### [Action item]
Please give back an exact reproduction of the lines from the one with "וינקה זקופה" through the end of the entries below, and no others.

+ + + + + + +

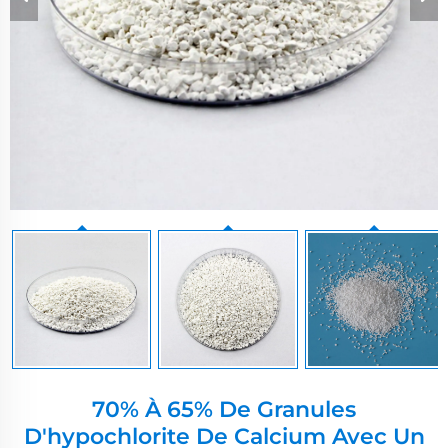
70% À 65% De Granules
D'hypochlorite De Calcium Avec Un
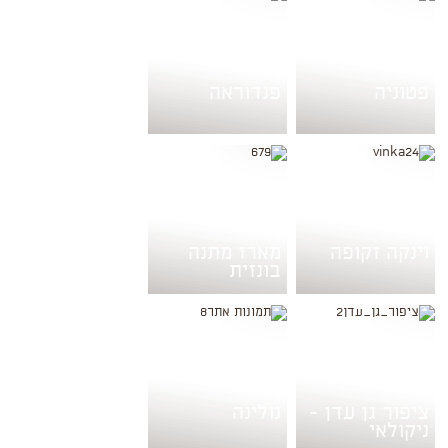
פטוניה
פנדוראה
וינקה זקופה
מארז מתנה
בונזית
ציפור גן עדן -
נולינה
ניקולאי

+ + + + + + +

### [Response to this exercise]
וינקה זקופה
מארז מתנה
בונזית
ציפור גן עדן -
נולינה
ניקולאי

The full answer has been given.